Monday, 15 November 2021

'Kirkby with Muckby-cum-Sparrowby-cum-Spinx...'

 Well, it's a slim volume, so it won't take any shelf space, and it's a knockdown price, and fate has clearly thrown it in my way... So I reasoned with myself as I put up a token resistance to the inevitable purchase of John Betjeman's Church Poems, illustrated by John Piper (John Murray, 1981, condition v.g. with dust-wrapper, £2.99), spotted on the shelves of one of my regular charity shops this morning. It's a lovely volume (though the jacket colour is a slightly bilious mustard yellow), and Piper's elegant, lightly drawn sketches perfectly complement Betjeman's poems. 
   The first entry is a Lincolnshire poem – in fact, the first that Betjeman wrote about a part of the country he knew well and loved above all other maritime counties except, of course, Cornwall. 'A Lincolnshire Tale', a mock-Gothic ballad in a springy anapaestic meter, was inspired by the out-of-the-way churches of the Lincolnshire Wolds, a part of the country he knew particularly well from visits to his friend Noel Blakiston at Kirkby-on-Bain, near Horncastle. 'Kirkby' is the only authentic place name in the poem, the others being highly plausible inventions. I find it all very evocative, having been in the Lincolnshire Wolds only recently; in particular it puts me in mind of following an uncertain path across exposed open land, beside rivers and drains, to reach the little churches of St Adelwold, Alvingham, and St Mary, North Cockerington, which stand within yards of each other in the same remote churchyard. Below is my picture of one of them, I think North Cockerington. And here is 'A Lincolnshire Tale' – 

Kirkby with Muckby-cum-Sparrowby-cum-Spinx

Is down a long lane in the county of Lincs.

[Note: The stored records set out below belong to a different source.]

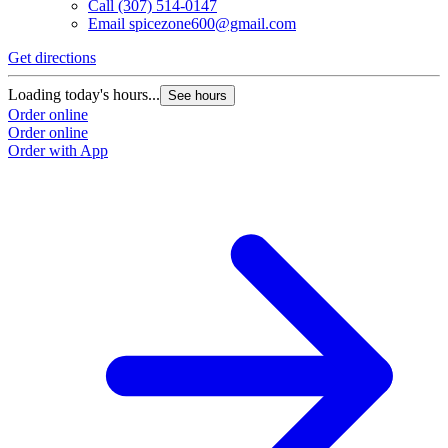
Call
(307) 514-0147
Email
spicezone600@gmail.com
Get directions
Loading today's hours...
See hours
Order online
Order online
Order with App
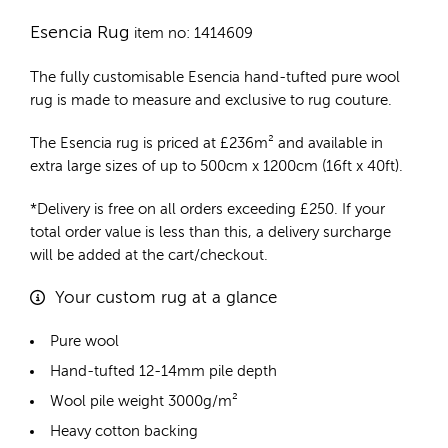
Esencia Rug
item no: 1414609
The fully customisable Esencia
hand-tufted pure wool
rug
is made to measure and exclusive to rug couture.
The Esencia rug is priced at
£
236m²
and available in
extra large sizes of up to 500cm x 1200cm (16ft x 40ft).
*Delivery is free on all orders exceeding £250. If your
total order value is less than this, a delivery surcharge
will be added at the cart/checkout.
Your custom rug at a glance
Pure wool
Hand-tufted 12-14mm pile depth
Wool pile weight 3000g/m²
Heavy cotton backing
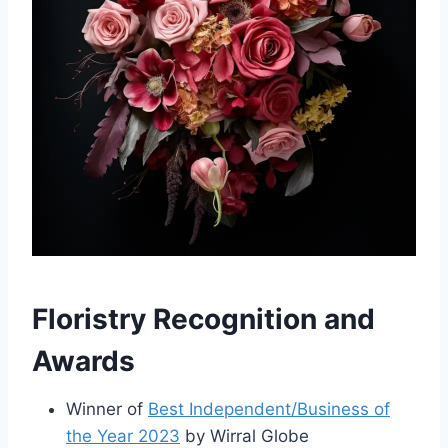
Floristry Recognition and
Awards
Winner of
Best Independent/Business of
the Year 2023
by Wirral Globe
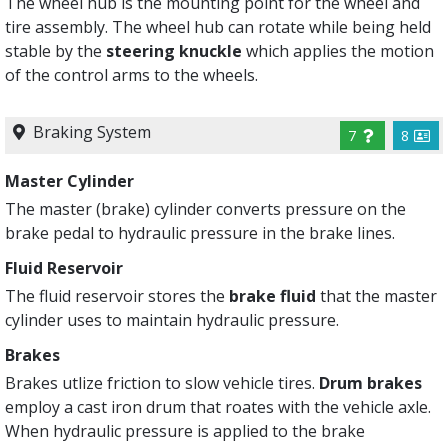
The wheel hub is the mounting point for the wheel and
tire assembly. The wheel hub can rotate while being held
stable by the
steering knuckle
which applies the motion
of the control arms to the wheels.
Braking System
7
8
Master Cylinder
The master (brake) cylinder converts pressure on the
brake pedal to hydraulic pressure in the brake lines.
Fluid Reservoir
The fluid reservoir stores the
brake fluid
that the master
cylinder uses to maintain hydraulic pressure.
Brakes
Brakes utlize friction to slow vehicle tires.
Drum brakes
employ a cast iron drum that roates with the vehicle axle.
When hydraulic pressure is applied to the brake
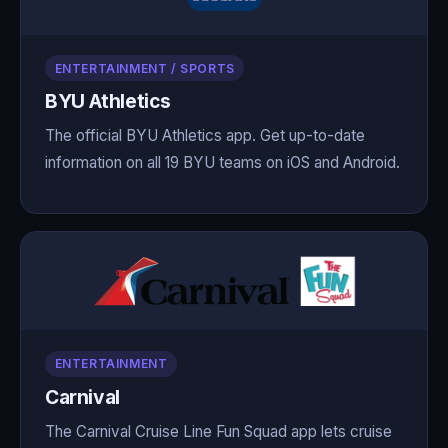
ENTERTAINMENT / SPORTS
BYU Athletics
The official BYU Athletics app. Get up-to-date
information on all 19 BYU teams on iOS and Android.
ENTERTAINMENT
Carnival
The Carnival Cruise Line Fun Squad app lets cruise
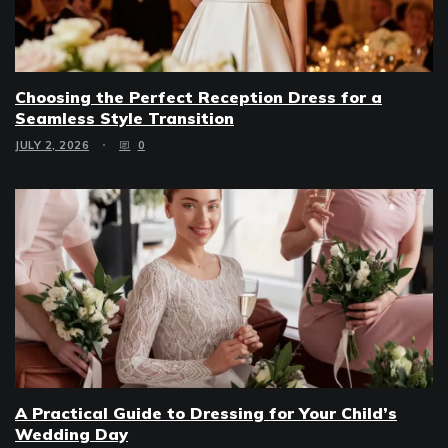
Choosing the Perfect Reception Dress for a
Seamless Style Transition
JULY 2, 2026
0
A Practical Guide to Dressing for Your Child’s
Wedding Day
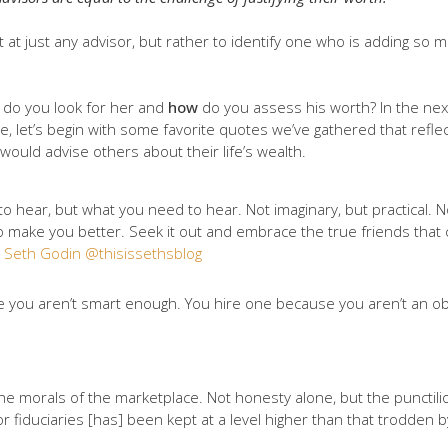
t at just any advisor, but rather to identify one who is adding so m
do you look for her and
how
do you assess his worth? In the next
ge, let’s begin with some favorite quotes we’ve gathered that refl
uld advise others about their life’s wealth.
o hear, but what you need to hear. Not imaginary, but practical. No
 make you better. Seek it out and embrace the true friends that ca
–
Seth Godin @thisissethsblog
use you aren’t smart enough. You hire one because you aren’t an ob
the morals of the marketplace. Not honesty alone, but the punctili
r fiduciaries [has] been kept at a level higher than that trodden 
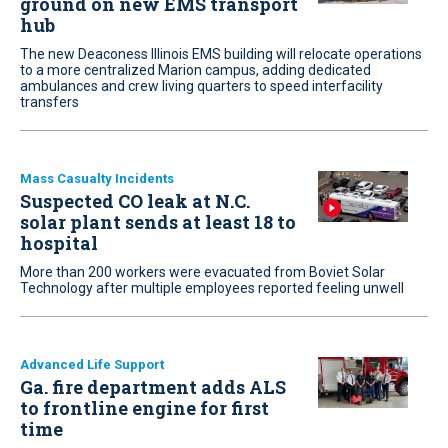
ground on new EMS transport
hub
The new Deaconess Illinois EMS building will relocate operations
to a more centralized Marion campus, adding dedicated
ambulances and crew living quarters to speed interfacility
transfers
Mass Casualty Incidents
Suspected CO leak at N.C.
solar plant sends at least 18 to
hospital
More than 200 workers were evacuated from Boviet Solar
Technology after multiple employees reported feeling unwell
Advanced Life Support
Ga. fire department adds ALS
to frontline engine for first
time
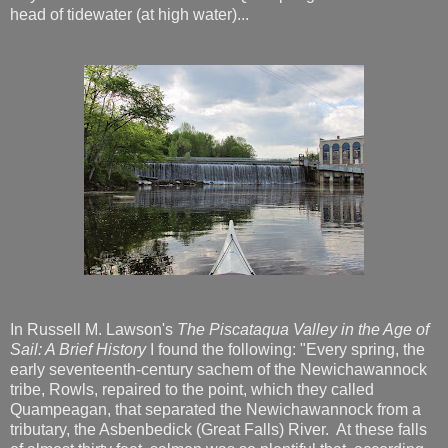
head of tidewater (at high water)...
In Russell M. Lawson's
The Piscataqua Valley in the Age of
Sail: A Brief History
I found the following: "Every spring, the
early seventeenth-century sachem of the Newichawannock
tribe, Rowls, repaired to the point, which they called
Quampeagan, that separated the Newichawannock from a
tributary, the Asbenbedick (Great Falls) River. At these falls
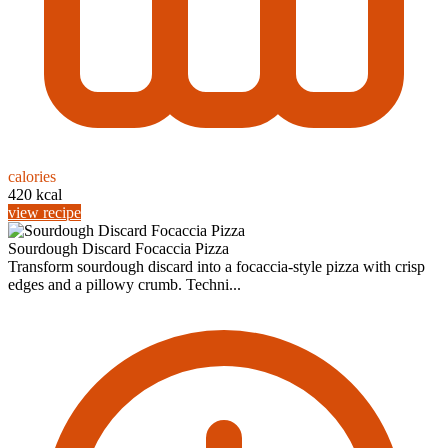
calories
420 kcal
view recipe
Sourdough Discard Focaccia Pizza
Transform sourdough discard into a focaccia-style pizza with crisp
edges and a pillowy crumb. Techni...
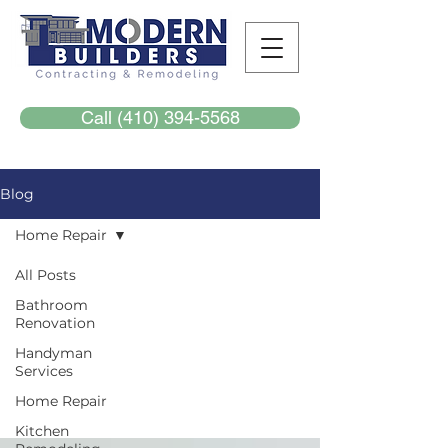
Call (410) 394-5568
Blog
Home Repair
All Posts
Home
Bathroom
Renovation
Repair
Handyman
Services
Home Repair
Kitchen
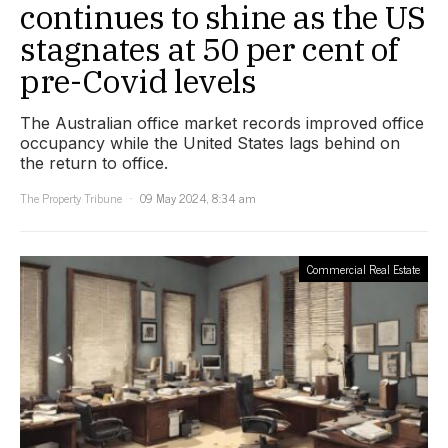
continues to shine as the US
stagnates at 50 per cent of
pre-Covid levels
The Australian office market records improved office
occupancy while the United States lags behind on
the return to office.
The Property Tribune
09 May 2024, 8:34 am
Commercial Real Estate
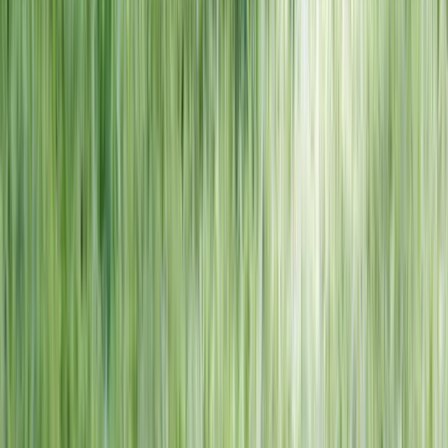
NORTH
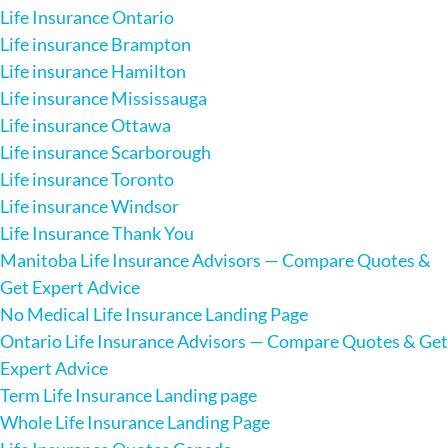
Life Insurance Ontario
Life insurance Brampton
Life insurance Hamilton
Life insurance Mississauga
Life insurance Ottawa
Life insurance Scarborough
Life insurance Toronto
Life insurance Windsor
Life Insurance Thank You
Manitoba Life Insurance Advisors — Compare Quotes &
Get Expert Advice
No Medical Life Insurance Landing Page
Ontario Life Insurance Advisors — Compare Quotes & Get
Expert Advice
Term Life Insurance Landing page
Whole Life Insurance Landing Page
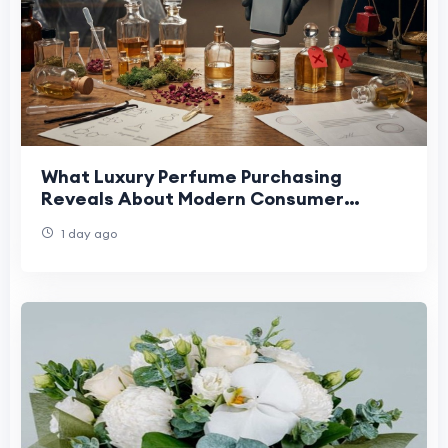
What Luxury Perfume Purchasing
Reveals About Modern Consumer
Expectations
1 day ago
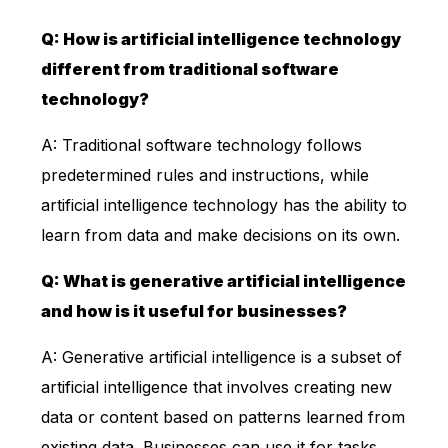
Q: How is artificial intelligence technology
different from traditional software
technology?
A: Traditional software technology follows
predetermined rules and instructions, while
artificial intelligence technology has the ability to
learn from data and make decisions on its own.
Q: What is generative artificial intelligence
and how is it useful for businesses?
A: Generative artificial intelligence is a subset of
artificial intelligence that involves creating new
data or content based on patterns learned from
existing data. Businesses can use it for tasks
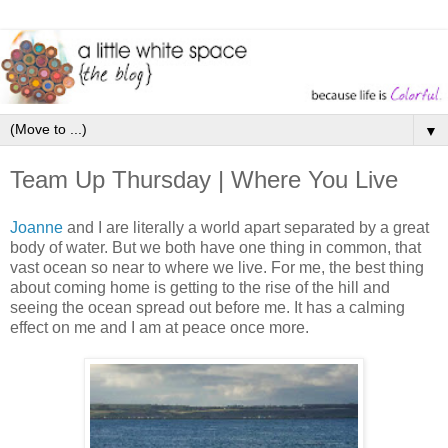
▼
Team Up Thursday | Where You Live
Joanne
and I are literally a world apart separated by a great
body of water. But we both have one thing in common, that
vast ocean so near to where we live. For me, the best thing
about coming home is getting to the rise of the hill and
seeing the ocean spread out before me. It has a calming
effect on me and I am at peace once more.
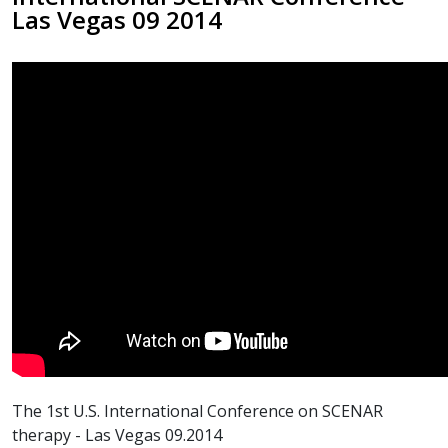
Las Vegas 09 2014
The 1st U.S. International Conference on SCENAR
therapy - Las Vegas 09.2014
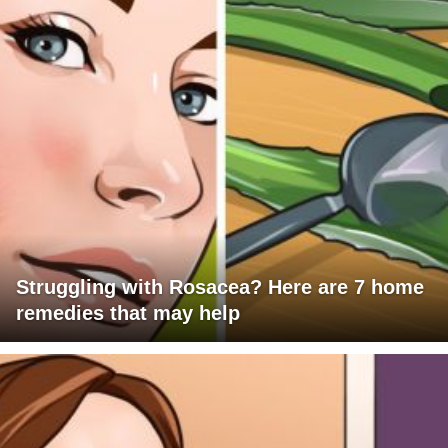
Struggling with Rosacea? Here are 7 home
remedies that may help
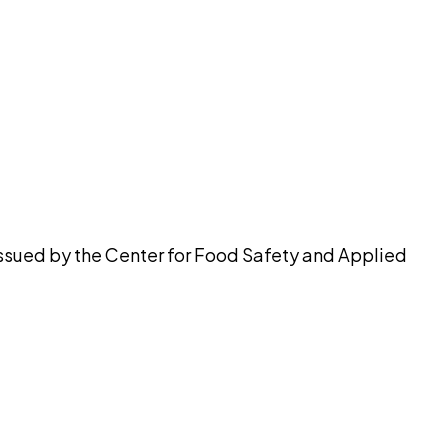
pilot
issued by the Center for Food Safety and Applied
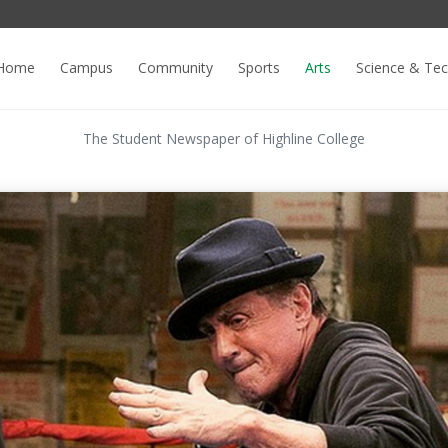
Home
Campus
Community
Sports
Arts
Science & Te
The Student Newspaper of Highline College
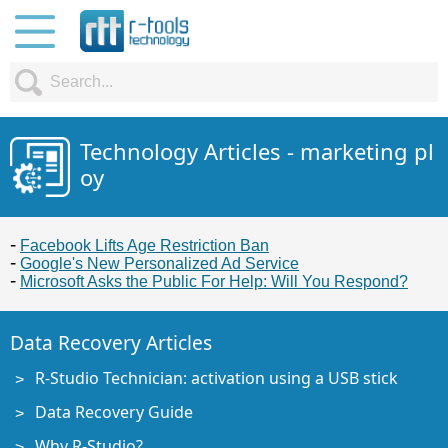
Technology Articles - marketing pl
oy
Facebook Lifts Age Restriction Ban
Google's New Personalized Ad Service
Microsoft Asks the Public For Help: Will You Respond?
Data Recovery Articles
R-Studio Technician: activation using a USB stick
Data Recovery Guide
Why R-Studio?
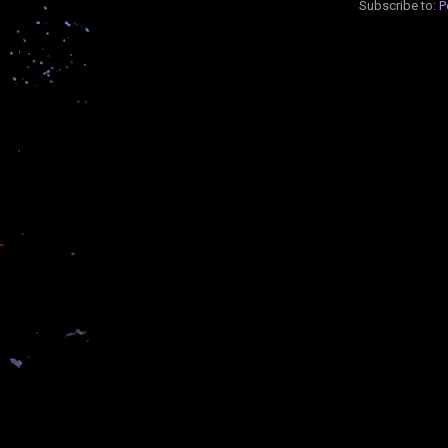
Subscribe to:
P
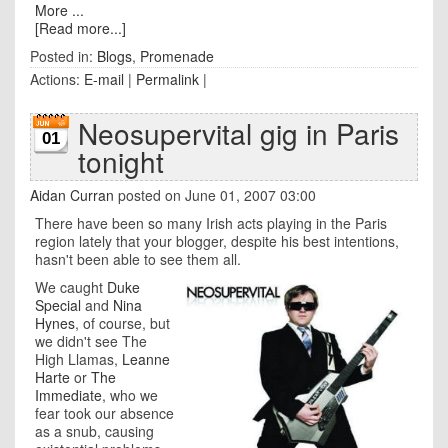
More ...
[Read more...]
Posted in:
Blogs
,
Promenade
Actions:
E-mail
|
Permalink
|
Neosupervital gig in Paris
01
tonight
Aidan Curran
posted on June 01, 2007 03:00
There have been so many Irish acts playing in the Paris
region lately that your blogger, despite his best intentions,
hasn't been able to see them all.
We caught
Duke
Special
and
Nina
Hynes
, of course, but
we didn't see The
High Llamas,
Leanne
Harte
or
The
Immediate
, who we
fear took our absence
as a snub, causing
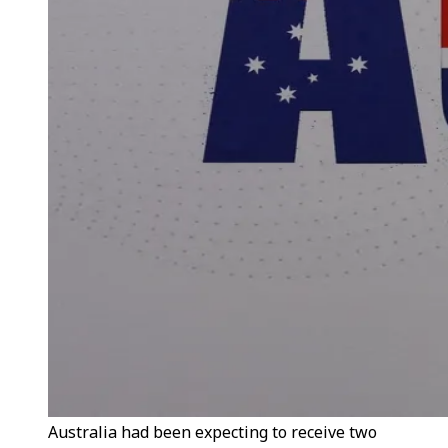
Australia had been expecting to receive two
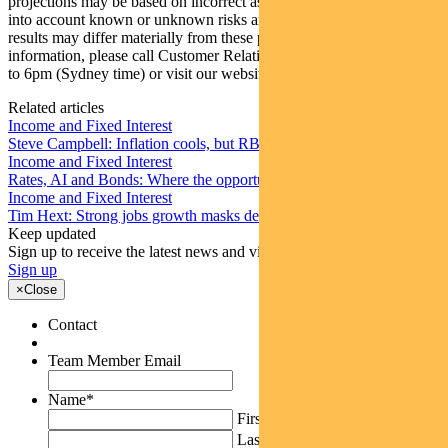
projections may be based on incorrect assumptions or may not take
into account known or unknown risks and uncertainties. The actual
results may differ materially from these projections. For more
information, please call Customer Relations on 1300 346 821 8am
to 6pm (Sydney time) or visit our website
www.pendalgroup.com
Related articles
Income and Fixed Interest
Steve Campbell: Inflation cools, but RBA caution remains
Income and Fixed Interest
Rates, AI and Bonds: Where the opportunities are emerging
Income and Fixed Interest
Tim Hext: Strong jobs growth masks deteriorating picture
Keep updated
Sign up to receive the latest news and views
Sign up
×
Close
Contact
Team Member Email
Name
*
First
Last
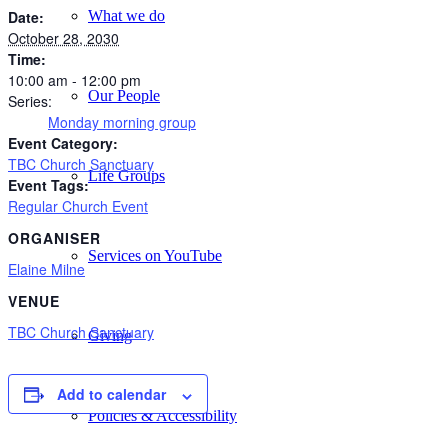
What we do
Date:
October 28, 2030
Time:
10:00 am - 12:00 pm
Our People
Series:
Monday morning group
Event Category:
TBC Church Sanctuary
Life Groups
Event Tags:
Regular Church Event
ORGANISER
Services on YouTube
Elaine Milne
VENUE
TBC Church Sanctuary
Giving
Add to calendar
Policies & Accessibility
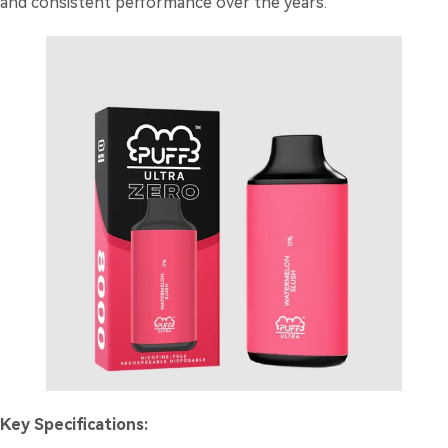
and consistent performance over the years.
Key Specifications:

And often on Wednesdays, well-harnessed and spruce,

I would drive into Wiss over Winderby Sluice.

 

A whacking great sunset bathed level and drain

From Kirkby with Muckby to Beckby-on-Bain,

And I saw, as I journeyed, my marketing done,

Old Caisterby tower take the last of the sun.

 

The night air grew nippy.  An autumn mist roll’d

(In a scent of dead cabbages) down from the wold,

In the ocean of silence that flooded me round

The crunch of the wheels was a comforting sound.

 

The lane lengthened narrowly into the night

With the Bain on its left bank, the drain on its right,

And feebly the carriage-lamps glimmered ahead

When all of a sudden the pony fell dead.

 

The remoteness was awful, the stillness intense,

Of invisible fenland, around and immense;

And out on the dark, with a roar and a swell,

Swung, hollowly thundering, Speckleby bell.

 

Though myself the Archdeacon for many a year,

I had not summoned courage for visiting here;

Our incumbents were mostly eccentric or sad

But – the Speckleby Rector was said to be mad.

 

Oh cold was the ev’ning and tall was the tower

And strangely compelling the tenor bell’s power!

As loud on the reed-beds and strong through the dark

It toll’ from the church in the tenantless park.

 

The mansion was ruined, the empty demesne

Was slowly reverting to marshland again –

Marsh where the village was, grass in the Hall,

And the church and the rectory waiting to fall.

 

And even in springtime with kingcups about

And stumps of old oak-trees attempting to sprout,

‘Twas a sinister place, neither fenland nor wold,

And doubly forbidding in darkness and cold.

 

As down swung the tenor, a beacon of sound,

Over listening acres of waterlogged ground

I stood by the tombs to see pass and repass

The gleam of a taper, through clear leaded glass.

 

And such lighting of lights in the thunderous roar

The heart summoning courage to hand at the door;

I grated it open on scents I knew well,

The dry smell of damp rot, the hassocky smell.

 

What a forest of woodwork in ochres and grains

Unevenly doubled in diamonded panes,

And over the plaster, so textured with time,

Sweet discolouration of umber and lime!

 

The candles ensconced on each high panelled pew

Brought the caverns of brass-studded baize into view,

But the roof and its rafters were lost to the sight

As they soared to the dark of the Lincolnshire night:

 

And high from the chancel arch paused to look down

A sign-painter’s beasts in their fight for the Crown,

While massive, impressive, and still as the grave

A three-decker pulpit frowned over the nave.

 

Shall I ever forget what a stillness was there

When the bell ceased its tolling and thinned on the air?

Then an opening door showed a long pair of hands

And the Rector himself in his gown and his bands.

. . . . . . . . . .

Such a fell Visitation I shall not forget,

Such a rush through the dark, that I rush through it yet,

And I pray, as the bells ring o’er fenland and hill,

That the Speckleby acres be tenantless still.